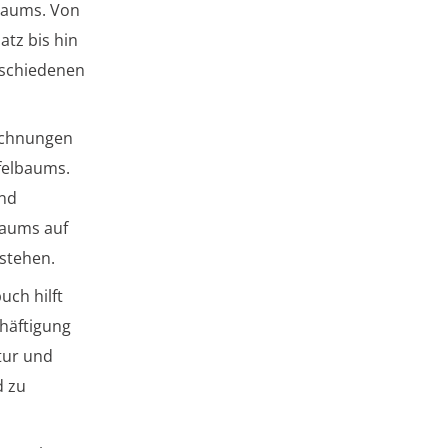
baums. Von
atz bis hin
erschiedenen
ichnungen
pfelbaums.
und
Baums auf
stehen.
ch hilft
häftigung
tur und
d zu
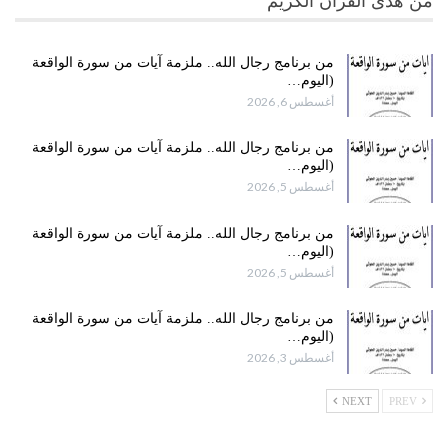
من هدى القرآن الكريم
من برنامج رجال الله.. ملزمة آيات من سورة الواقعة
(اليوم…
أغسطس 6, 2026
من برنامج رجال الله.. ملزمة آيات من سورة الواقعة
(اليوم…
أغسطس 5, 2026
من برنامج رجال الله.. ملزمة آيات من سورة الواقعة
(اليوم…
أغسطس 5, 2026
من برنامج رجال الله.. ملزمة آيات من سورة الواقعة
(اليوم…
أغسطس 3, 2026
NEXT
PREV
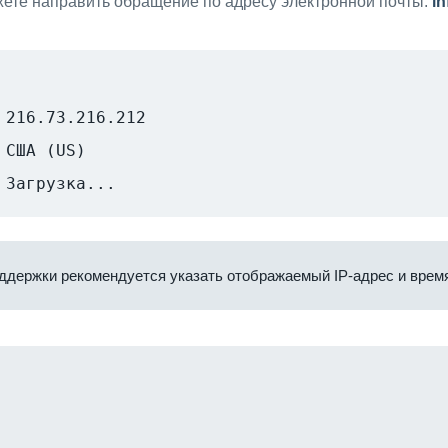
ете направить обращение по адресу электронной почты:
i
216.73.216.212
США (US)
Загрузка...
ддержки рекомендуется указать отображаемый IP-адрес и время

——————————

Copy the material above word for word, images excluded.

baums. Von
atz bis hin
erschiedenen
ichnungen
pfelbaums.
und
Baums auf
stehen.
ch hilft
häftigung
tur und
d zu
من هدى القرآن الكريم
من برنامج رجال الله.. ملزمة آيات من سورة الواقعة
(اليوم…
أغسطس 6, 2026
من برنامج رجال الله.. ملزمة آيات من سورة الواقعة
(اليوم…
أغسطس 5, 2026
من برنامج رجال الله.. ملزمة آيات من سورة الواقعة
(اليوم…
أغسطس 5, 2026
من برنامج رجال الله.. ملزمة آيات من سورة الواقعة
(اليوم…
أغسطس 3, 2026
NEXT
PREV
ете направить обращение по адресу электронной почты:
i
216.73.216.212
США (US)
Загрузка...
ддержки рекомендуется указать отображаемый IP-адрес и время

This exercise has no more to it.